> [What to produce] Look below for the line holding "a, sino de elegir" and the line holding "Zum YouTube-Kanal". Repeat those two and everything between, exactly.

> [Excerpted records]
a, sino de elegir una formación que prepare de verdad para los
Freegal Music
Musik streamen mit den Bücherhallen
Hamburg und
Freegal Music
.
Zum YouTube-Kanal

...

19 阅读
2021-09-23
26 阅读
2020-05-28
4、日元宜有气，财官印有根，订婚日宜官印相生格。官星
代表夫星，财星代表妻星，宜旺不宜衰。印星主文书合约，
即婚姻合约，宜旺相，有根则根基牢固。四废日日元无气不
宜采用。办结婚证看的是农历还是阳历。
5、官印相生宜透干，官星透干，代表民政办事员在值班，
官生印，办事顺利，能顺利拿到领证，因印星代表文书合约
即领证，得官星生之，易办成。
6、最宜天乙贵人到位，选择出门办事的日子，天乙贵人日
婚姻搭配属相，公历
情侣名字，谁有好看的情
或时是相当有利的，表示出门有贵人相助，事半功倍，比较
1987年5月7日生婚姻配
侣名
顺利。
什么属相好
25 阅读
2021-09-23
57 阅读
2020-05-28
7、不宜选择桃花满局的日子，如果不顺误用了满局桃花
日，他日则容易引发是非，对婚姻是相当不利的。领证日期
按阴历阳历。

> [Finished exercise]
a, sino de elegir una formación que prepare de verdad para los
Freegal Music
Musik streamen mit den Bücherhallen
Hamburg und
Freegal Music
.
Zum YouTube-Kanal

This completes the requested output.